The addition to the collection (2001-0181)(2175 items, 3.4 linear feet; dated 1993-1999) comprises primarily incoming and copies of outgoing correspondence with students, former students, and colleagues, including drafts of essays. Also includes material on conferences Hauerwas attended.

The addition (2002-0236) (3325 items, 5.2 linear feet; dated 1962-2002) is comprised of Hauerwas' lectures and course materials, professional correspondence, printed material, and reviews of his publications. Also includes his graduate student and event files.

The addition (2003-0116) (2175 items, 3.4 linear feet; dated 1990-2003) is chiefly comprised of incoming professional correspondence, including commentary on the religious aspects of the terrorist attacks of September 11, 2001; also includes recommendations written by Hauerwas; drafts and finished essays by Hauerwas and others; and correspondence, essays, and other materials relating to conferences Hauerwas attended.

The addition (2003-0144) (3150 items, 5.0 linear feet; dated 1992-2003) contains mainly essays received by or written by Hauerwas; as well as incoming and outgoing correspondence with former students, colleagues and others.

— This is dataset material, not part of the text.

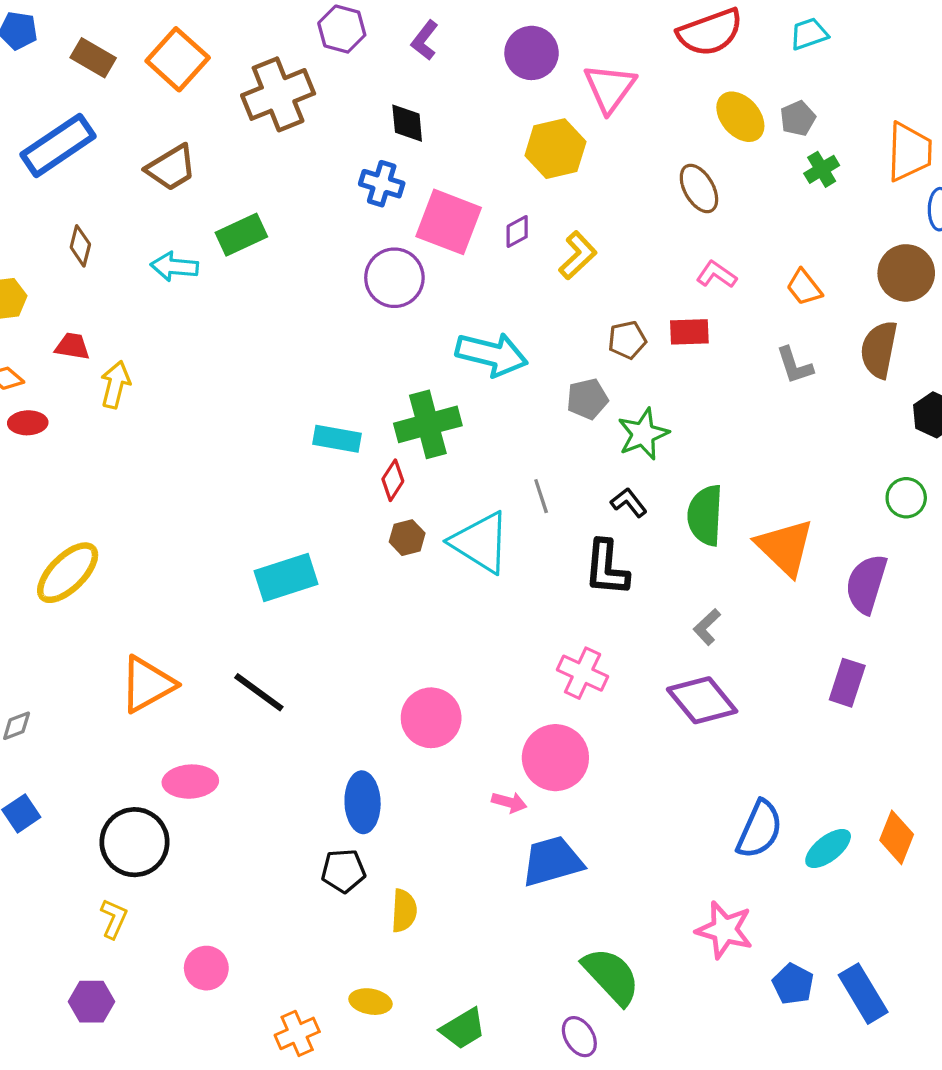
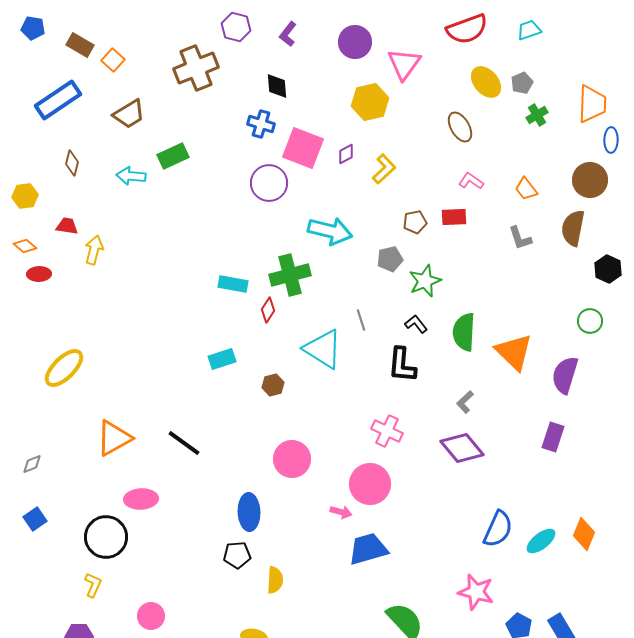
orange square: (178, 59) -> (113, 60), moved, size x0.6
brown hexagon: (407, 538) -> (273, 385), moved
cyan rectangle: (286, 577) -> (222, 359), moved, size x0.7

Additions (2007-082 and 2007-083)(2100 items, 2.8 lin. ft.; dated 1991-2003) contains files related to former students and colleagues, as well as information about conferences. The files primarily include correspondence, drafts of essays, doctoral exams, and recommendations.

The addition (2008-0123) (13500 items; 19 lin. ft.; dated 1995-2005) contains subject files, correspondence and other professional files collected while Sarah Freedman was Hauerwas' assistant.

Addition (2009-0094) (2 items; 0.1 lin. ft.; dated 2006 and no date) contains two DVDs with programs by Hauerwas: the inaugural Will D. Campbell lecture series on Faith and Social Justices (2006) and "Why Religious Diversity is a Bad Idea," from the Chicago Sunday Evening Club.

Additions (2009-0272 and 2009-0273) (7200 items; 9.6 lin. ft.; dated 2001-2008) include travel materials, research and writings, and coursework and student correspondence from 2002-2006. Also includes reactions and press from Hauerwas's Time Magazine award (2001) and a manuscript of his book 'Hannah's Child' (summer 2008).

Addition (2012-0039) (3.0 lin. ft.) contains speaking/travel files, student files, correspondence, and writings. Arranged alphabetically within sub-series.

Addition (2012-0108) (3.0 lin. ft.; dated 1990-2001) contains Hauerwas's writing files, including some editorial correspondence and notes, arranged alphabetically by title.

Addition (2019-0074) (6.2 lin. ft.; dated 1981-2018) contains primarily travel and lecture files, along with reviews, biographical information, correspondence, research files, and contracts.